Unfunded Benefit Plans
The final rule formally codifies the requirement that an unfunded benefit plan must be approved by the DOL to be considered a bona fide fringe benefit and creditable against a contractor’s fringe benefit requirements. It should be noted that if an employer subject to the DBRA wants to use an unfunded, self-insured health plan to meet the fringe benefit obligations, that plan must be approved by the DOL. Contractors wishing to utilize an unfunded benefit plan to meet their fringe benefit requirements must submit a written request to the DOL to consider whether the benefit plan meets the requirements to be considered “bona fide.” These requests may be submitted by email to the DOL’s Wage and Hour Division at unfunded@dol.gov.
It is common practice for contractors to engage third party administrators to provide certain administrative services on behalf of the contractor regarding their covered employee population. These services can include employee hours tracking, fringe benefit payment accounting and reconciliation, benefit administration support, recordkeeping, and employee communications.
The final rule makes clear that where administrative expenses are incurred primarily for the benefit or convenience of the contractor or subcontractor, they cannot be credited against the contractor’s fringe benefit obligations. In other words, an expense incurred for performing services that would ordinarily be the responsibility of the contractor cannot be “pushed onto” their covered employees and credited toward the fringe obligation.
Examples of expenses that are non creditable include:
• Recordkeeping costs incurred to ensure compliance with fringe benefit requirements (e.g., tracking of covered employees’ hours worked and fringe benefit contributions paid),
• The cost of completing claim forms,
• Transmitting enrollment information to insurance carriers or service providers, and • Updating or maintaining the contractor’s personnel records. The final rule states that not all administrative expenses incurred by a contractor are non creditable.

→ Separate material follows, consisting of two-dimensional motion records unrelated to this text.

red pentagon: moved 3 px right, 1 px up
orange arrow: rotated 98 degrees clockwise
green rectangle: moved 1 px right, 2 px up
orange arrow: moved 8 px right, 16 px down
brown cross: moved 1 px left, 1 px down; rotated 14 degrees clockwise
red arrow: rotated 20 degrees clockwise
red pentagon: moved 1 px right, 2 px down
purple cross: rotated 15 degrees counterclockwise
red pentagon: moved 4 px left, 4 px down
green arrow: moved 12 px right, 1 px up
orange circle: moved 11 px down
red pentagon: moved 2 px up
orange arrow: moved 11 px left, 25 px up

A contractor may credit costs incurred that are directly related to the administration and delivery of bona fide fringe benefits.
Applicability to Service Contracts Act (“SCA”)
Contracts The SCA applies to service contracts in excess of $2,500 issued by the federal government or District of Columbia and includes similar prevailing wage and fringe benefit requirements as the DBRA. While the final rule is targeted at contracts covered by the DBRA, it appears likely that the DOL intends to enforce the requirements against SCA contractors as well. The final rule frequently references the similarities between the fringe benefit requirements under the DBRA and the SCA.
Specifically, the rule reinforces that it is not an expansion of the requirements under either the DBRA or SCA, but rather a codification of longstanding enforcement practice by the DOL with regards to the requirements under both statutes. Further guidance would be welcome.
Employer Action
Employers subject to the DBRA and the SCA should review their current fringe benefit administration to ensure that all fringe benefit payments have been properly annualized. Any unfunded benefit plans that covered employers are crediting against their fringe benefit obligations should be submitted to the DOL for approval. Contractors utilizing third party administrators to assist in their fringe benefit administration should determine whether these expenses can be credited against their fringe benefit obligations.